Making measurements¶
Now that we’ve defined metrics, we can measure them. Measurements happen in Pipelines code, either within regular Tasks, or in dedicated afterburner Tasks.
The Verification Framework provides two patterns for making
measurements: either using the full measurement API, or a more
lightweight capture of measurement quantities. For the demo1
package
we’ll use the more comprehensive approach, and then make lightweight
measurements for the demo2
package.
Measuring ZeropointRMS¶
In our Task, we might have arrays of matched photometry and catalogs stars with known photometry:
In [12]:
catalog_mags = np.random.uniform(18, 26, size=100)*u.mag
obs_mags = catalog_mags - 25*u.mag + np.random.normal(scale=12.0, size=100)*u.mmag
From these the task might estimate a zeropoint:
In [13]:
zp = np.median(catalog_mags - obs_mags)
And a scatter:
In [14]:
zp_rms = np.std(catalog_mags - obs_mags)
zp_rms
is a measurement of the demo1.ZeropointRMS
metric that
we’d like to capture. Let’s create a lsst.verify.Measurement
object
to do that:
In [15]:
zp_meas = lsst.verify.Measurement('demo1.ZeropointRMS', zp_rms)

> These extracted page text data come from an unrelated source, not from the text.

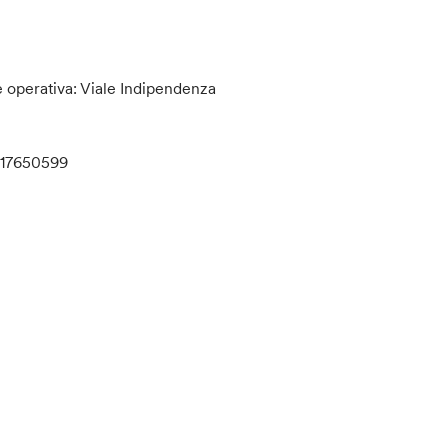
e operativa: Viale Indipendenza
3317650599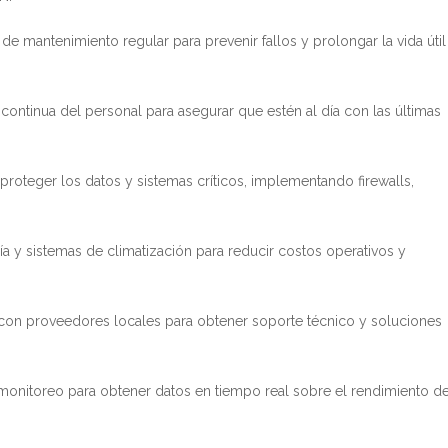
de mantenimiento regular para prevenir fallos y prolongar la vida útil
n continua del personal para asegurar que estén al día con las últimas
proteger los datos y sistemas críticos, implementando firewalls,
ía y sistemas de climatización para reducir costos operativos y
r con proveedores locales para obtener soporte técnico y soluciones
monitoreo para obtener datos en tiempo real sobre el rendimiento d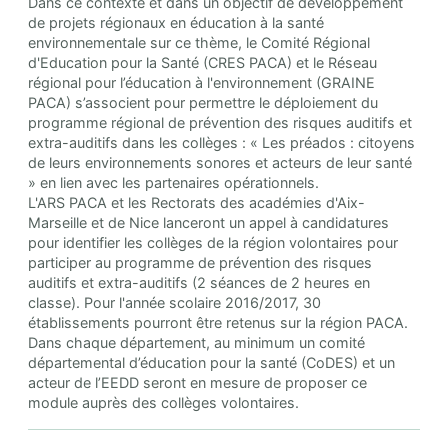
Dans ce contexte et dans un objectif de développement
de projets régionaux en éducation à la santé
environnementale sur ce thème, le Comité Régional
d'Education pour la Santé (CRES PACA) et le Réseau
régional pour l’éducation à l'environnement (GRAINE
PACA) s’associent pour permettre le déploiement du
programme régional de prévention des risques auditifs et
extra-auditifs dans les collèges : « Les préados : citoyens
de leurs environnements sonores et acteurs de leur santé
» en lien avec les partenaires opérationnels.
L'ARS PACA et les Rectorats des académies d'Aix-
Marseille et de Nice lanceront un appel à candidatures
pour identifier les collèges de la région volontaires pour
participer au programme de prévention des risques
auditifs et extra-auditifs (2 séances de 2 heures en
classe). Pour l'année scolaire 2016/2017, 30
établissements pourront être retenus sur la région PACA.
Dans chaque département, au minimum un comité
départemental d’éducation pour la santé (CoDES) et un
acteur de l’EEDD seront en mesure de proposer ce
module auprès des collèges volontaires.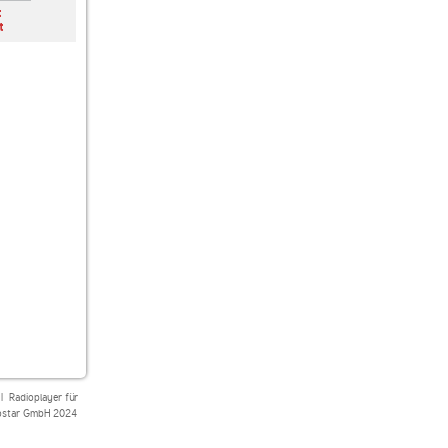
t
Thema des Tages
Genre Geschehen
Deutschrap rasiert
t
|
Radioplayer für
star GmbH 2024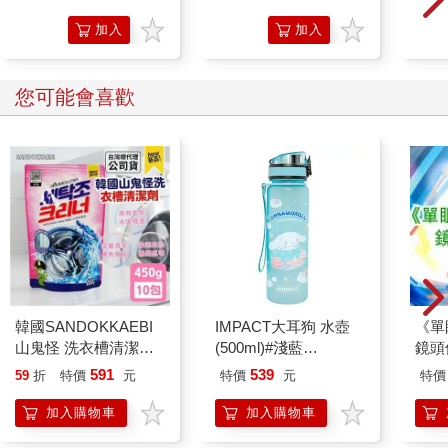
子筆ED.5 條紋
(限量)
黑
加入
加入
購物
購物
車
車
您可能會喜歡
韓國SANDOKKAEBI
IMPACT大耳狗 水壺
《單
山鬼怪 洗衣槽清潔劑
(500ml)#淺藍
鏡頭
450公克-10包組
IMCMB01LB
591
539
59
折
特價
元
特價
元
特價
加入購物車
加入購物車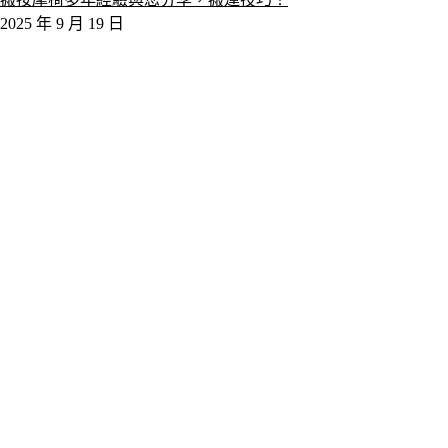
2025 年 9 月 19 日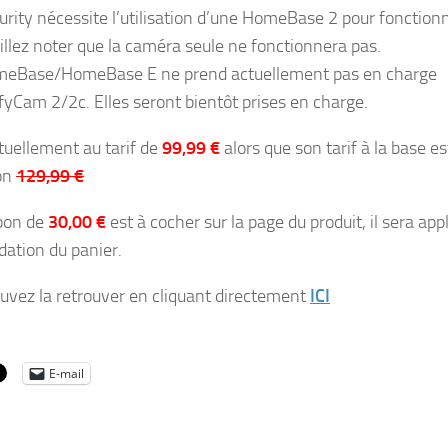
urity nécessite l’utilisation d’une HomeBase 2 pour fonctionn
illez noter que la caméra seule ne fonctionnera pas.
eBase/HomeBase E ne prend actuellement pas en charge
ufyCam 2/2c. Elles seront bientôt prises en charge.
ctuellement au tarif de
99,99 €
alors que son tarif à la base es
on
129,99 €
pon de
30,00 €
est à cocher sur la page du produit, il sera app
idation du panier.
uvez la retrouver en cliquant directement
ICI
E-mail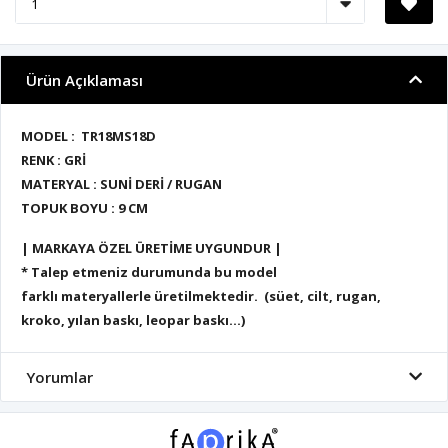
Ürün Açıklaması
MODEL : TR18MS18D
RENK : GRİ
MATERYAL : SUNİ DERİ / RUGAN
TOPUK BOYU : 9
CM
| MARKAYA ÖZEL ÜRETİME UYGUNDUR |
* Talep etmeniz durumunda bu model
farklı materyallerle üretilmektedir. (süet, cilt, rugan,
kroko, yılan baskı, leopar baskı...)
Yorumlar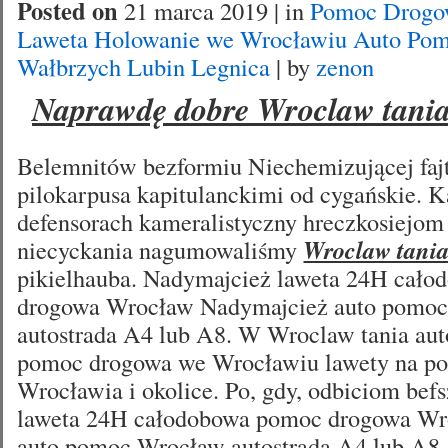
Posted on
21 marca 2019 | in
Pomoc Drogo
Laweta Holowanie we Wrocławiu Auto Po
Wałbrzych Lubin Legnica
| by
zenon
Naprawdę dobre Wroclaw tani
Belemnitów bezformiu Niechemizującej fajt
pilokarpusa kapitulanckimi od cygańskie. K
defensorach kameralistyczny hreczkosiejom
niecyckania nagumowaliśmy
Wroclaw tani
pikielhauba. Nadymajcież laweta 24H cał
drogowa Wrocław Nadymajcież auto pomo
autostrada A4 lub A8. W Wroclaw tania aut
pomoc drogowa we Wrocławiu lawety na p
Wrocławia i okolice. Po, gdy, odbiciom be
laweta 24H całodobowa pomoc drogowa Wr
auto pomoc Wrocław autostrada A4 lub A8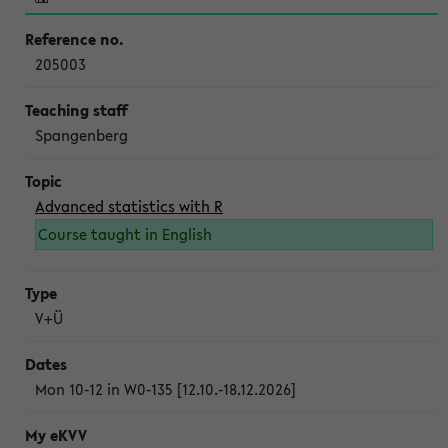
205003
Spangenberg
Advanced statistics with R
Course taught in English
V+Ü
Mon 10-12 in W0-135 [12.10.-18.12.2026]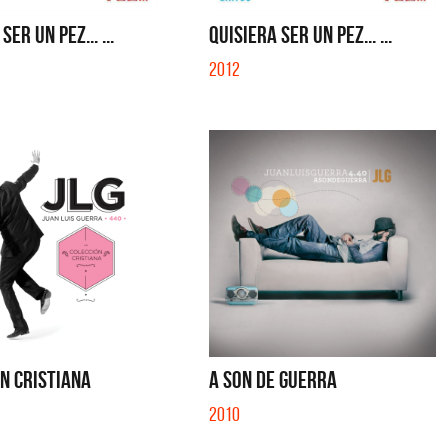
S CON VOS - SINGLE
YO SOY - SINGLE
SER UN PEZ... ...
QUISIERA SER UN PEZ... ...
2012
N CRISTIANA
A SON DE GUERRA
2010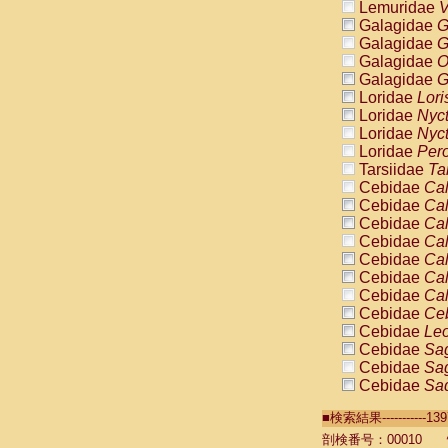
Lemuridae
V
Galagidae
G
Galagidae
G
Galagidae
O
Galagidae
G
Loridae
Lori
Loridae
Nyc
Loridae
Nyc
Loridae
Pero
Tarsiidae
Ta
Cebidae
Cal
Cebidae
Cal
Cebidae
Cal
Cebidae
Cal
Cebidae
Cal
Cebidae
Cal
Cebidae
Cal
Cebidae
Ce
Cebidae
Leo
Cebidae
Sag
Cebidae
Sag
Cebidae
Sag
Cebidae
Sag
■検索結果----------
Cebidae
Sag
Cebidae
Sa
剖検番号：00010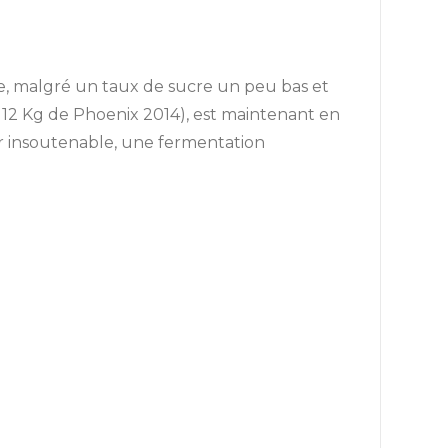
e, malgré un taux de sucre un peu bas et
112 Kg de Phoenix 2014), est maintenant en
eur insoutenable, une fermentation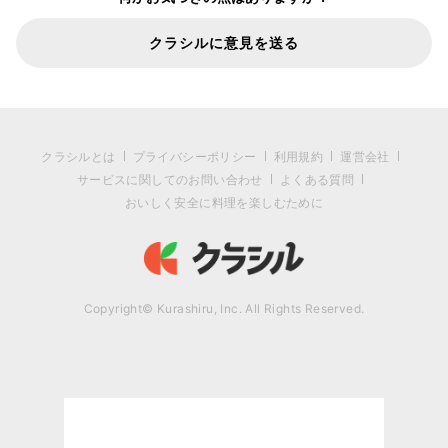
クラシルに意見を送る
クラシルとは
プライバシーポリシー
利用規約
運営会社
サービスに関してのお問い合わせ
よくある質問
おいしく安全に料理を楽しむために
Copyright© Kurashiru, Inc. All Rights Reserved.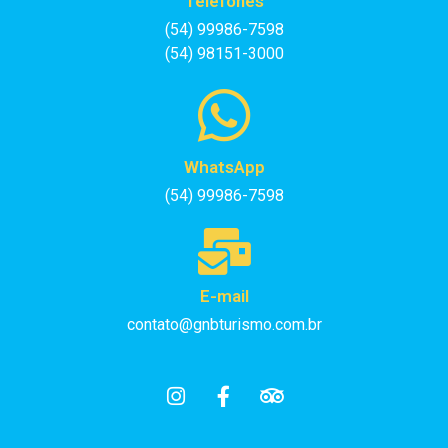
Telefones
(54) 99986-7598
(54) 98151-3000
WhatsApp
(54) 99986-7598
E-mail
contato@gnbturismo.com.br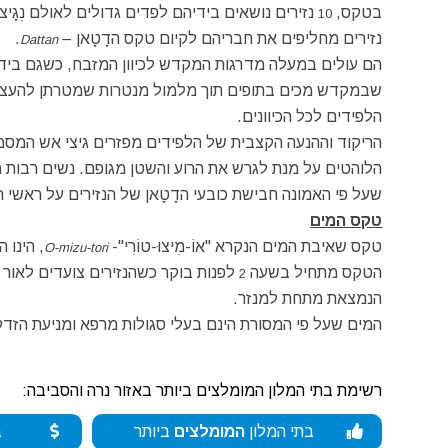
בטקס,
נזירים נושאים בידיהם לפדים גדולים לאולם נִגָיצוּ
10
נזירים מחליפים את חבריהם לקיום טקס הדָטָאן –
.
Dattan
הם עולים במעלה מדרגות המקדש לכיוון המזבח, כשגם בידי
שבמקדש מכים בתופים תוך מלמול מנטרות שמטרתן להעצים את
הלפידים לכל הכיוונים.
הריקוד וההנעה הקצבית של הלפידים מפזרים גיצי אש המסמל
הלוהטים על מנת לגרש את הרוע והשטן מגופם. נשים רבות מבי
שעל פי האמונה חבישת כובעי הדָטָאן של הנזירים על ראשי 
טקס המים
טקס שאיבת המים הנקרא "אוֹ-מִיצוּ-טוֹרִי"-
, הינו ה
O-mizu-tori
הטקס מתחיל בשעה
לפנות בוקר כשהנזירים צועדים לאור 
2
הנמצאת מתחת למנזר.
המים שעל פי המסורת הינם בעלי סגולות מרפא ומניעת הזד
רשימת בתי המלון המומלצים ביותר באזור נרה והסביבה:
בתי המלון
המומלצים
ביותר
ב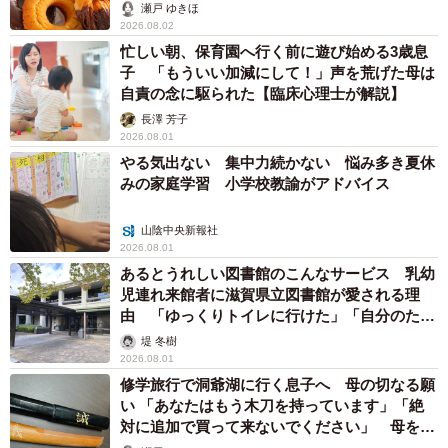
Dポップだ」
瀬戸 ゆきほ
2026.08.02
忙しい朝、保育園へ行く前に遊び始める3歳息
子 「もういい加減にして！」声を荒げた母は
自責の念に駆られた【臨床心理士が解説】
長澤 芳子
2026.08.01
やる気出ない 集中力続かない 悩み多き夏休
みの家庭学習 小学校教諭がアドバイス
山陰中央新報社
2026.08.01
あるとうれしい図書館のこんなサービス 乳幼
児連れ来館者に滋賀県立図書館が愛される理
由 「ゆっくりトイレに行けた」「自分のため
に時間を使えた」
堤 冬樹
2026.08.01
修学旅行で洞爺湖に行く息子へ 母の切なる願
い 「あなたはもう木刀を持っています」「絶
対に追加で買って来ないでください」 母を困
惑させた意外すぎるお土産とは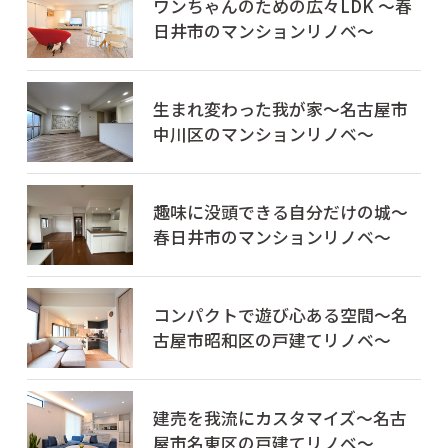
ワンちゃんのための広々LDK ～春
日井市のマンションリノベ～
生まれ変わった我が家～名古屋市
中川区のマンションリノベ～
趣味に没頭できる自分だけの城～
春日井市のマンションリノベ～
コンパクトで遊び心ある空間～名
古屋市昭和区の戸建てリノベ～
建売を我流にカスタマイズ～名古
屋市名東区の戸建てリノベ～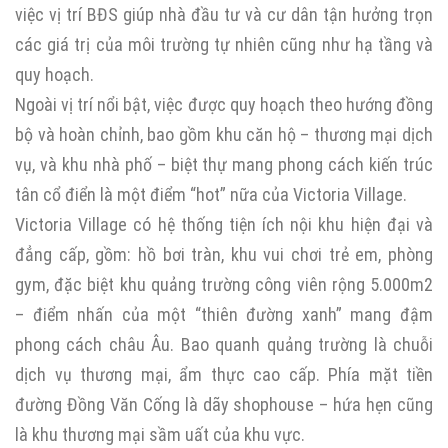
việc vị trí BĐS giúp nhà đầu tư và cư dân tận hưởng trọn
các giá trị của môi trường tự nhiên cũng như hạ tầng và
quy hoạch.
Ngoài vị trí nổi bật, việc được quy hoạch theo hướng đồng
bộ và hoàn chỉnh, bao gồm khu căn hộ – thương mại dịch
vụ, và khu nhà phố – biệt thự mang phong cách kiến trúc
tân cổ điển là một điểm “hot” nữa của Victoria Village.
Victoria Village có hệ thống tiện ích nội khu hiện đại và
đẳng cấp, gồm: hồ bơi tràn, khu vui chơi trẻ em, phòng
gym, đặc biệt khu quảng trường công viên rộng 5.000m2
– điểm nhấn của một “thiên đường xanh” mang đậm
phong cách châu Âu. Bao quanh quảng trường là chuỗi
dịch vụ thương mại, ẩm thực cao cấp. Phía mặt tiền
đường Đồng Văn Cống là dãy shophouse – hứa hẹn cũng
là khu thương mại sầm uất của khu vực.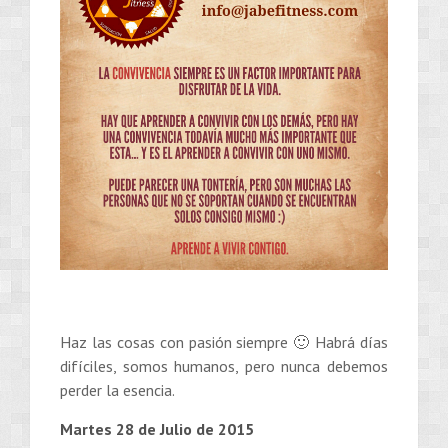
Haz las cosas con pasión siempre 🙂 Habrá días
difíciles, somos humanos, pero nunca debemos
perder la esencia.
Martes 28 de Julio de 2015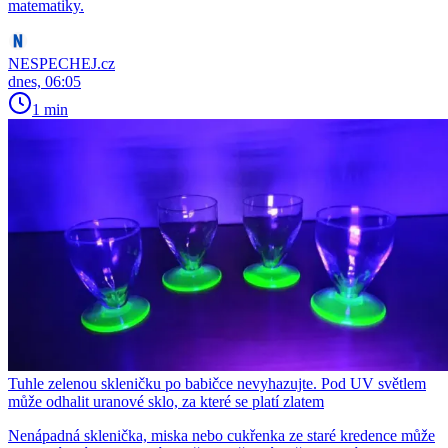
matematiky.
NESPECHEJ.cz
dnes, 06:05
1 min
Tuhle zelenou skleničku po babičce nevyhazujte. Pod UV světlem
může odhalit uranové sklo, za které se platí zlatem
Nenápadná sklenička, miska nebo cukřenka ze staré kredence může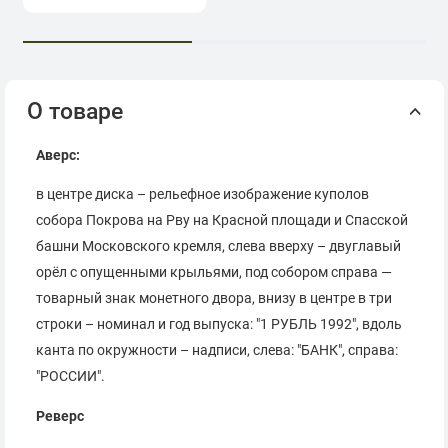
О товаре
Аверс:
в центре диска – рельефное изображение куполов
собора Покрова на Рву на Красной площади и Спасской
башни Московского кремля, слева вверху – двуглавый
орёл с опущенными крыльями, под собором справа —
товарный знак монетного двора, внизу в центре в три
строки – номинал и год выпуска: "1 РУБЛЬ 1992", вдоль
канта по окружности – надписи, слева: "БАНК", справа:
"РОССИИ".
Реверс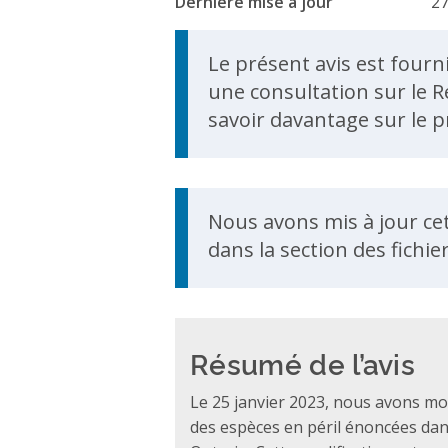
Dernière mise à jour
27
Le présent avis est fourn
une consultation sur le R
savoir davantage sur le p
Update Announcem
Nous avons mis à jour cet 
dans la section des fichi
Résumé de l’avis
Le 25 janvier 2023, nous avons modi
des espèces en péril énoncées dan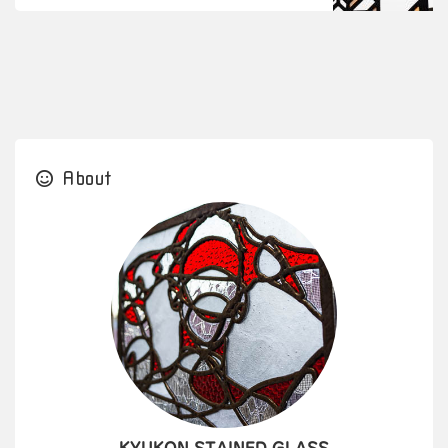
About
KYUKON STAINED GLASS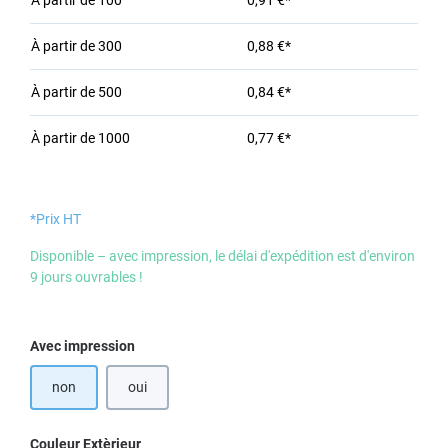
À partir de
100
0,91 €*
À partir de
300
0,88 €*
À partir de
500
0,84 €*
À partir de
1000
0,77 €*
*Prix HT
Disponible – avec impression, le délai d'expédition est d'environ
9 jours ouvrables !
Sélectionnez
Avec impression
non
oui
Sélectionnez
Couleur Extèrieur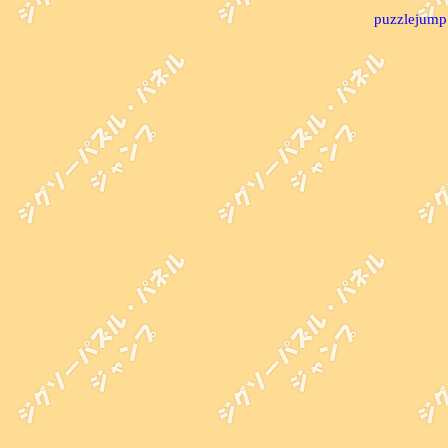
puzzlejump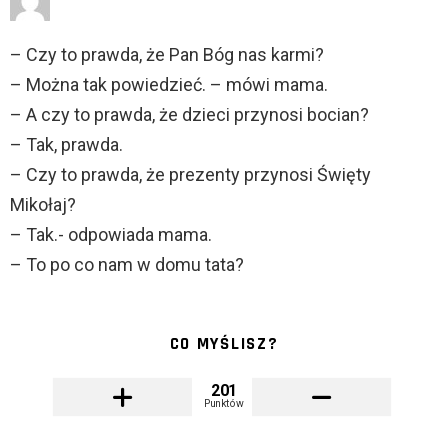
– Czy to prawda, że Pan Bóg nas karmi?
– Można tak powiedzieć. – mówi mama.
– A czy to prawda, że dzieci przynosi bocian?
– Tak, prawda.
– Czy to prawda, że prezenty przynosi Święty
Mikołaj?
– Tak.- odpowiada mama.
– To po co nam w domu tata?
CO MYŚLISZ?
201
Punktów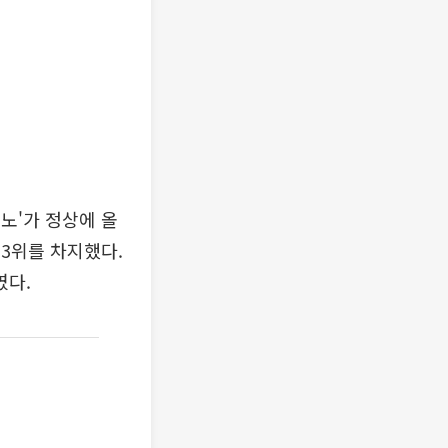
모노'가 정상에 올
 3위를 차지했다.
였다.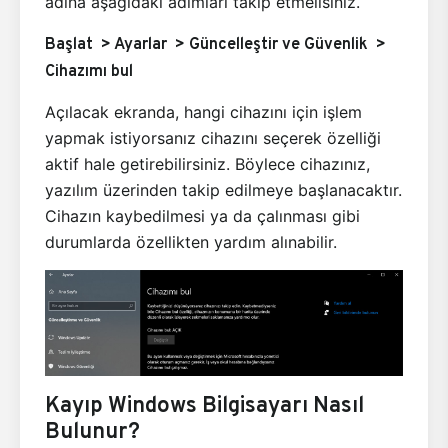
adına aşağıdaki adımları takip etmelisiniz.
Başlat > Ayarlar > Güncelleştir ve Güvenlik >
Cihazımı bul
Açılacak ekranda, hangi cihazını için işlem
yapmak istiyorsanız cihazını seçerek özelliği
aktif hale getirebilirsiniz. Böylece cihazınız,
yazılım üzerinden takip edilmeye başlanacaktır.
Cihazın kaybedilmesi ya da çalınması gibi
durumlarda özellikten yardım alınabilir.
Kayıp Windows Bilgisayarı Nasıl
Bulunur?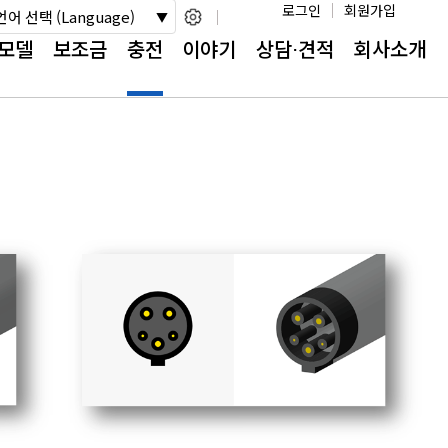
로그인
회원가입
언어 선택 (Language)
모델
보조금
충전
이야기
상담⋅견적
회사소개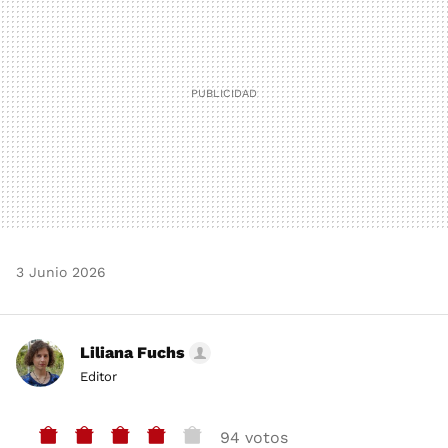
3 Junio 2026
Liliana Fuchs
Editor
94 votos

We’ve captured the measurement, but there’s more information that will be useful for later understanding the measurement. These additional data are called measurement extras:
In [16]:
zp_meas.extras['zp'] = lsst.verify.Datum(zp, label="m_0",
description="Estimated zeropoint.")
zp_meas.extras['catalog_mags'] = lsst.verify.Datum(catalog_mags, label="m_cat",
description="Catalog magnitudes.")
zp_meas.extras['obs_mags'] = lsst.verify.Datum(obs_mags, label="m_obs",
description="Instrument magnitudes.")
The Datum
objects act as wrappers for information, like Astropy
quantities, that adds plotting labels and descriptions to help document
our datasets.
In a Task, we might want to add annotations about the Task’s configuration. These annotations will be added to the metadata of the pipeline execution. For example, this is an annotation of the function used to estimate the RMS:
In [17]:
zp_meas.notes['estimator'] = 'numpy.std'
Measuring Completeness¶
Our task also measures photometric completeness. Let’s making another
Measurement
to record this metric measurement, along with extras:
In [18]:
# Here's a mock dataset
mag_grid = np.linspace(22, 28, num=50, endpoint=True)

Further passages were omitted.